Previously known methods for producing the RZ signals use AND gates to convert the NRZ signals into RZ signals, at one input of which the NRZ signals and at the second input either the clock or the inverse clock are applied. In this way, it is possible to produce two information flows with the same bit rate with N RZ signals, two information flows with RZ signals, whereby the phase shift of st results from the use of clock and inverted clock the data center signals cannot be easily established without further ado. As a result of the scatter with regard to the delay times of the components used, it cannot be ensured that the edges of the NRZ signals coincide exactly with clock edges. As a result, in addition to the desired RZ signals, false pulses occur which can only be avoided if the NRZ signals are corrected by suitable measures, e.g. B. via an adjustable delay line, can be shifted in time against the clock pulses (The TTL Data Book, 2nd edition, Texas Instruments Deutschland GmbH, Fig. 157 L 157 on page 318uhd Fig. S 157 on page 319).

In DE-OS 19 48 533 a circuit arrangement is for converting a first pulse train into a second pulse train in the B-code and with the double Bit repetition rate described. The code conversion and the doubling of the bit repetition rate at the The second pulse train takes place by means of clocked AND gates.

There is another possibility of generating two pulse trains with RZ signals shifted by π

therein, the NRZ signals initially with AND gates below Use of the information clock to convert into in-phase RZ signals and the required phase shift by delaying one signal.
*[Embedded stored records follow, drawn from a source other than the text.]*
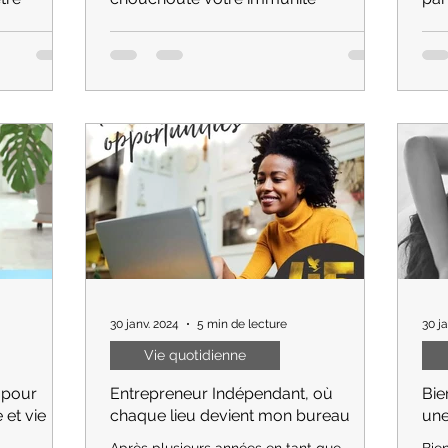
être
 en
L'été approche et le tourbillon de la vie
Dan
uvent marqué
peut rendre notre système immunitaire un
tro
 osseuses
peu groggy. C'est là que les gummies
base
multivitaminés...
fitn
30 janv. 2024
5 min de lecture
30 j
Vie quotidienne
 pour
Entrepreneur Indépendant, où
Bie
 et vie
chaque lieu devient mon bureau
une
Après plusieurs années en tant que
Bie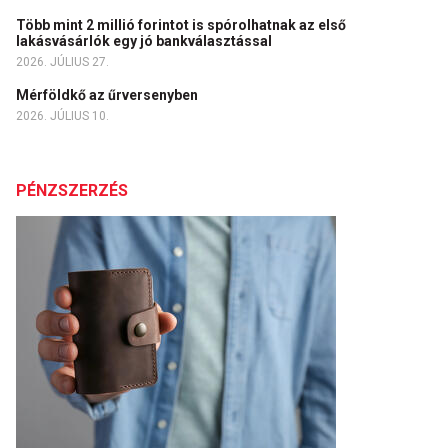
Több mint 2 millió forintot is spórolhatnak az első
lakásvásárlók egy jó bankválasztással
2026. JÚLIUS 27.
Mérföldkő az űrversenyben
2026. JÚLIUS 10.
PÉNZSZERZÉS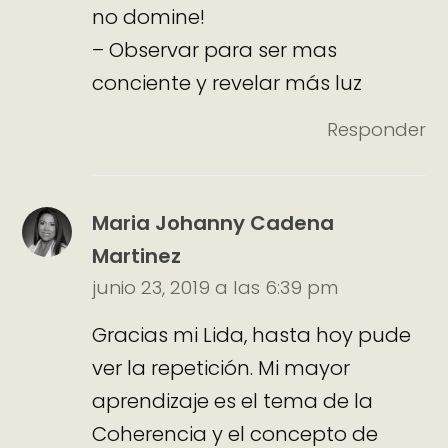
no domine!
– Observar para ser mas
conciente y revelar más luz
Responder
Maria Johanny Cadena
Martinez
junio 23, 2019 a las 6:39 pm
Gracias mi Lida, hasta hoy pude
ver la repetición. Mi mayor
aprendizaje es el tema de la
Coherencia y el concepto de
Because this delay is generally due to digital circuits is achieved, the above-mentioned difficulties arise due to the Scattering of the components. Even when using passive components for the delay are Temperature influences, & h. Term changes, not too avoid that there is always the risk of false pulses consists

In the TTL Cookbook, Texas Instruments, 1973 is on On pages 162-164 it is stated that the delay times of components vary and are therefore special Measures, e.g. B. Delays in clock and data lines are to be met when in switchgear Malfunctions due to different delay times of individual components can be avoided should.

In Valvo reports, Volume VIII, Issue 5, December 1967, Page 152 indicates that e.g. B. by chain-shaped successive logical operations run-time differences between several signals occur that can be achieved by synchronizing clock pulses and subsequent storage of so-called catch flip fiops let catch.
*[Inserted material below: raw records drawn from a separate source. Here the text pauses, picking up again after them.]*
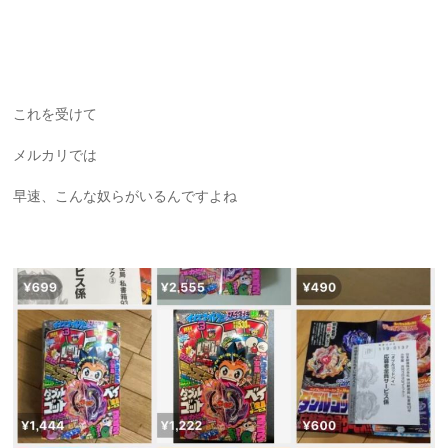
これを受けて
メルカリでは
早速、こんな奴らがいるんですよね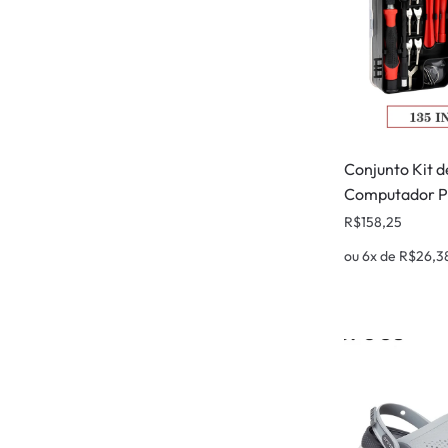
Conjunto Kit 
Computador Pr
R$
158,25
ou 6x de
R$
26,3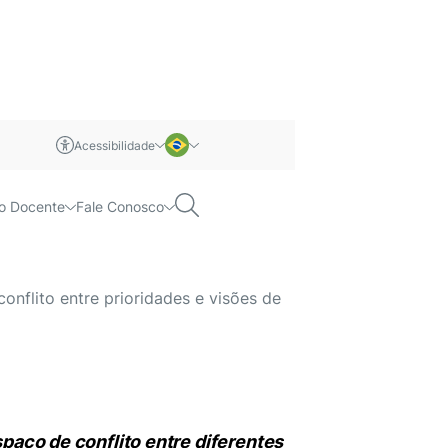
Acessibilidade
m libras
Português
Pesquisar
o Docente
Fale Conosco
da a fiscalizar
Inglês
onflito entre prioridades e visões de
spaço de conflito entre diferentes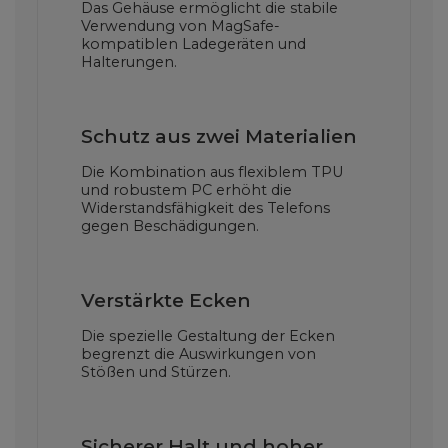
Das Gehäuse ermöglicht die stabile
Verwendung von MagSafe-
kompatiblen Ladegeräten und
Halterungen.
Schutz aus zwei Materialien
Die Kombination aus flexiblem TPU
und robustem PC erhöht die
Widerstandsfähigkeit des Telefons
gegen Beschädigungen.
Verstärkte Ecken
Die spezielle Gestaltung der Ecken
begrenzt die Auswirkungen von
Stößen und Stürzen.
Sicherer Halt und hoher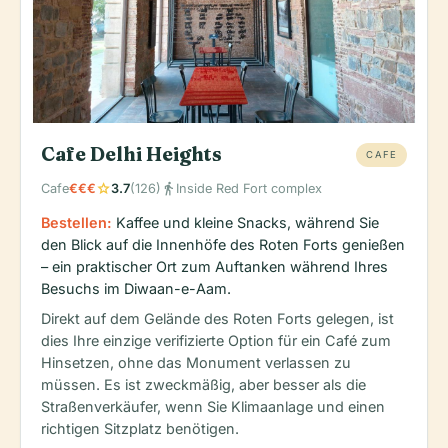
Cafe Delhi Heights
CAFE
star
directions_walk
Cafe
€€€
3.7
(126)
Inside Red Fort complex
Bestellen:
Kaffee und kleine Snacks, während Sie
den Blick auf die Innenhöfe des Roten Forts genießen
– ein praktischer Ort zum Auftanken während Ihres
Besuchs im Diwaan-e-Aam.
Direkt auf dem Gelände des Roten Forts gelegen, ist
dies Ihre einzige verifizierte Option für ein Café zum
Hinsetzen, ohne das Monument verlassen zu
müssen. Es ist zweckmäßig, aber besser als die
Straßenverkäufer, wenn Sie Klimaanlage und einen
richtigen Sitzplatz benötigen.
The invention largely avoids the aforementioned disadvantages, without any more effort in terms of To require circuit realization.

The circuit arrangement according to the invention is characterized according to the main claim that on second input of the AND or NAND gate is the NRZ information to be converted and that the The clock input of the D flip-flop to a working clock is the frequency of the clock compared to that of the NRZ information to be converted is doubled

This has the advantage that the pulse width of the received RZ signals is defined by the period of the working cycle Γ and that its phase position no longer has to be adapted to the phase position of the NRZ signals to be processed, as in the prior art. For error-free processing of NRZ signals, it is sufficient that the switching edge of the working cycle T lies within each NRZ pulse to be processed. This is given by the fact that the frequency of the working cycle T is doubled compared to that of the NRZ signals.
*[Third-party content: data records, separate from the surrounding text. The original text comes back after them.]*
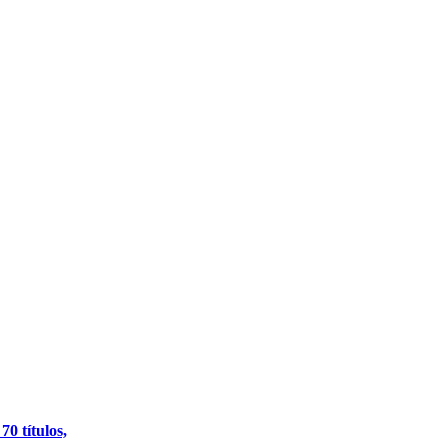
0 títulos,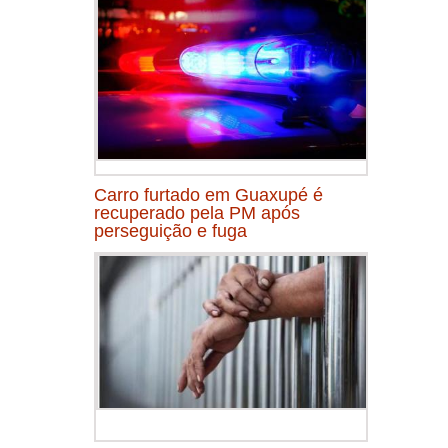
Carro furtado em Guaxupé é
recuperado pela PM após
perseguição e fuga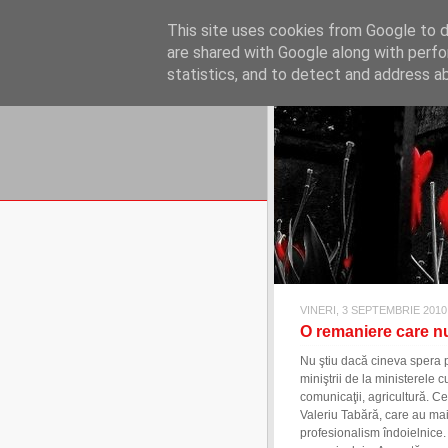
REFLECŢII EC
This site uses cookies from Google to de
blog de reflecţii, informaţii şi 
are shared with Google along with perfo
statistics, and to detect and address a
VINERI, 3 SEPTEMBRIE 2010
O remaniere care nu
Nu ştiu dacă cineva spera p
miniştrii de la ministerele
comunicaţii, agricultură. C
Valeriu Tabără, care au mai f
profesionalism îndoielnice.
For the acceptance of the data center information there are different versions depending on the gate used. When using a NAND gate, its first input is connected to the non-inverted output of the D flip-flops connected and the RZ information is on inverted output of the D flip-flop removable (claim 2, Fig. 3).

When using a NAND gate, its first input is connected to the inverted output of the D flip-flop connected and the RZ information can be removed from the non-inverted output of the D flip-flop (claim J).

A preferred development of the invention F ⁷ IiT. 4. flinsprucn 5; ;: e-, tatet. during operation

process this is to be generated with a simple output bit rate.

In the following, with reference to FIG. 1 to 4 three circuit arrangements according to the invention in more detail explained it shows

Fig. 1 shows a circuit arrangement for generating RZ signals from NRZ signals,

F i g. 2 timing diagrams to explain the mode of operation the circuit arrangement according to FIG. 1,

F i g. 3 shows a circuit arrangement for generating two pulse sequences which are phase-shifted by π with respect to one another and with RZ signals from two synchronous NRZ signals π and

4 shows a circuit arrangement for combining two pulse trains phase-shifted by π with RZ signals to form an NRZ signal which allows a simple switchover between half and the full output bit rate of a multiplexer

The in F i g. 1 illustrated circuit arrangement is used for converting NRZ signals into RZ signals. It consists essentially of a D flip-flop 1 as Memory and a NAND gate. In addition to clocked feedback D-flip-flops, the memory is also used clocked JK flip-flops into consideration, which if suitable Wiring then work like D flip-flops.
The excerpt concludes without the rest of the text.